AIM OF THE TASK. Please write out every record exactly, but keep any images out of it.

MATERIAL TO PROCESS.
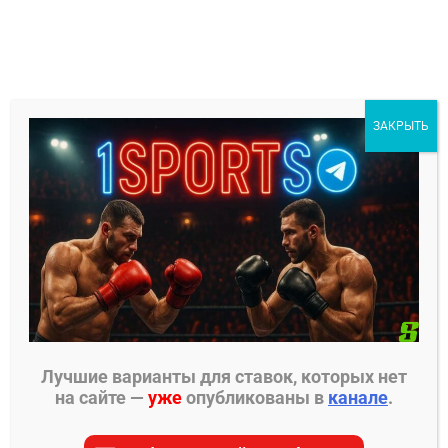
Перейти
к
содержимому
1Sports
ЗАКРЫТЬ
БЕСПЛАТНЫЕ ПРОГНОЗЫ
МЕНЮ
Главная страница
»
Литва
Литва
Лучшие варианты для ставок, которых нет
на сайте —
уже
опубликованы в
канале
.
На этой странице вы найдете все материалы для
Литва. Мы собрали для вас самые актуальные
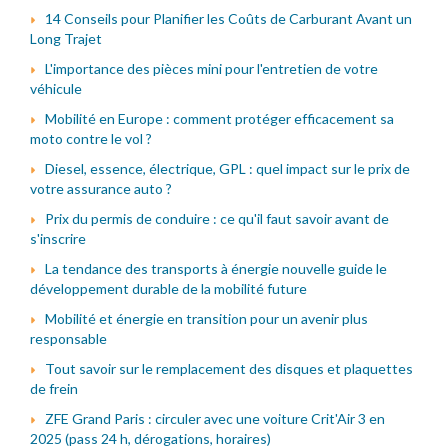
14 Conseils pour Planifier les Coûts de Carburant Avant un
Long Trajet
L'importance des pièces mini pour l'entretien de votre
véhicule
Mobilité en Europe : comment protéger efficacement sa
moto contre le vol ?
Diesel, essence, électrique, GPL : quel impact sur le prix de
votre assurance auto ?
Prix du permis de conduire : ce qu'il faut savoir avant de
s'inscrire
La tendance des transports à énergie nouvelle guide le
développement durable de la mobilité future
Mobilité et énergie en transition pour un avenir plus
responsable
Tout savoir sur le remplacement des disques et plaquettes
de frein
ZFE Grand Paris : circuler avec une voiture Crit'Air 3 en
2025 (pass 24 h, dérogations, horaires)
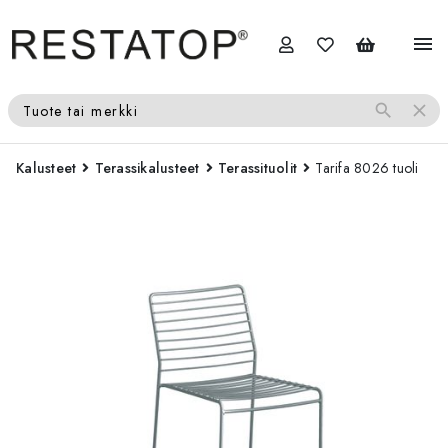
menu
search
close
Tuote tai merkki
Kalusteet
Terassikalusteet
Terassituolit
Tarifa 8026 tuoli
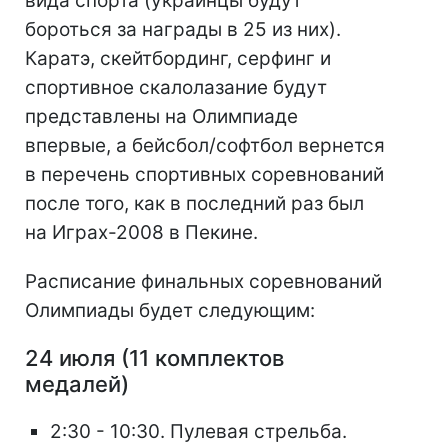
вида спорта (украинцы будут
бороться за награды в 25 из них).
Каратэ, скейтбординг, серфинг и
спортивное скалолазание будут
представлены на Олимпиаде
впервые, а бейсбол/софтбол вернется
в перечень спортивных соревнований
после того, как в последний раз был
на Играх-2008 в Пекине.
Расписание финальных соревнований
Олимпиады будет следующим:
24 июля (11 комплектов
медалей)
2:30 - 10:30. Пулевая стрельба.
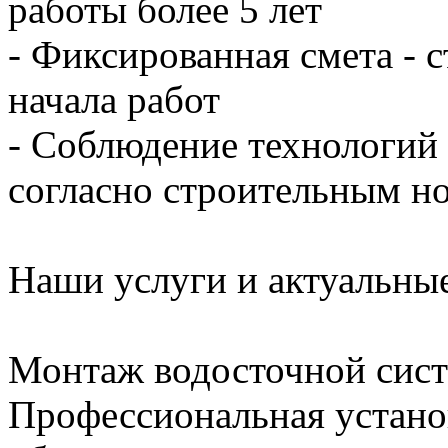
работы более 5 лет
- Фиксированная смета - 
начала работ
- Соблюдение технологий
согласно строительным н
Наши услуги и актуальны
Монтаж водосточной сис
Профессиональная устано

SOLVED EXERCISE.
Перейти
к
содержимому
1Sports
ЗАКРЫТЬ
БЕСПЛАТНЫЕ ПРОГНОЗЫ
МЕНЮ
Главная страница
»
Литва
Литва
Лучшие варианты для ставок, которых нет
на сайте —
уже
опубликованы в
канале
.
На этой странице вы найдете все материалы для
Литва. Мы собрали для вас самые актуальные
14 Conseils pour Planifier les Coûts de Carburant Avant un
Long Trajet
L'importance des pièces mini pour l'entretien de votre
véhicule
Mobilité en Europe : comment protéger efficacement sa
moto contre le vol ?
Diesel, essence, électrique, GPL : quel impact sur le prix de
votre assurance auto ?
Prix du permis de conduire : ce qu'il faut savoir avant de
s'inscrire
La tendance des transports à énergie nouvelle guide le
développement durable de la mobilité future
Mobilité et énergie en transition pour un avenir plus
responsable
Tout savoir sur le remplacement des disques et plaquettes
de frein
ZFE Grand Paris : circuler avec une voiture Crit'Air 3 en
2025 (pass 24 h, dérogations, horaires)
menu
search
close
Tuote tai merkki
Kalusteet
Terassikalusteet
Terassituolit
Tarifa 8026 tuoli
вида спорта (украинцы будут
бороться за награды в 25 из них).
Каратэ, скейтбординг, серфинг и
спортивное скалолазание будут
представлены на Олимпиаде
впервые, а бейсбол/софтбол вернется
в перечень спортивных соревнований
после того, как в последний раз был
на Играх-2008 в Пекине.
Расписание финальных соревнований
Олимпиады будет следующим:
24 июля (11 комплектов
медалей)
2:30 - 10:30. Пулевая стрельба.
работы более 5 лет
- Фиксированная смета - 
начала работ
- Соблюдение технологий
согласно строительным н
Наши услуги и актуальны
Монтаж водосточной сис
Профессиональная устано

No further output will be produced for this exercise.